La striscia bianca che frastaglia l’orizzonte è Gropiusstadt: se pensate che Walter Gropius aveva progettato un quartiere di abitazioni con un’altezza media di due, tre piani, non vi è difficile capire perchè si è lamentato che la sua idea non sia stata rispettata. In alto sul bordo sinistro vedete un triangolo di campi nettamente distinti dalla zona alberata che li circonda. I campi sono già Brandeburgo e lì era il muro, non quel muro dall’aspetto fragile che divideva le due Berlino ma un pesante muro triplo in cemento e mattone rosso che separava la parte ovest della città dalla DDR. Io e Ale, la scorsa primavera, passeggiando su quei campi, abbiamo trovato una crocettina, con una foto, pochi fiori e una breve dedica scritta sul retro di un coperchio di una scatola di scarpe: era di una bambina che aveva seppellito il suo criceto.

 

 

Questa invece è Charlottenburg, con la Bahnhof Zoo e l’Europa Center [nel film Christiane e Detlef vi si rifugiano sul tetto dopo aver rubato qualche spicciolo] e la Ku’ damm attorno a cui ruota tutto.

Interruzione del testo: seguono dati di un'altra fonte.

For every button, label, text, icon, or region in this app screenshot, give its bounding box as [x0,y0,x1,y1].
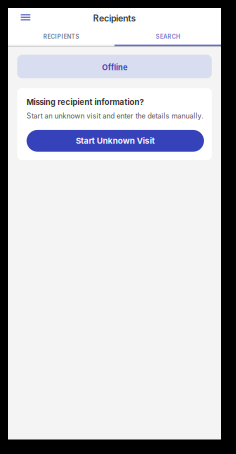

La foto è stata fatta dal Viktoria Park, limite ovest di Kreuzberg, una delle pochissime alture naturali di Berlino. Sulla cima di questa collinetta c’è il monumento alle guerre di liberazione di Schinkel eretto nel 1818. Qui molti berlinesi vengono a vedersi il tramonto sulla città, ma la vista è molto bella a tutte le ore, giorno e notte. Sul versante ovest del Viktoria Park potete anche notare una croce in legno vecchia e brutta, è il manufatto che fa di questa la collina della croce, cioè la Kreuzberg, da cui il nome del quartiere.

 

 

Le foto qui sopra sono un corto estratto della mia prima serie berlinese che terminava con questa foto della stazione della S-Bahn di Wilhelmshagen: quest’ultima com’era la fine di quella serie, sarà anche la fine di questo post.

 

Il titolo è l’inizio del film Wir Kinder vom Bahnhof Zoo:

 

Piss and shit all over the place; just take a look at it.
At first sight it looks fine, with its lawns…and shopping centres.
But the staircase of the flats stinks.
What can kids do, when they’re playing outside?
They’ll shit themselves waiting for the lift, so they go in the lobby.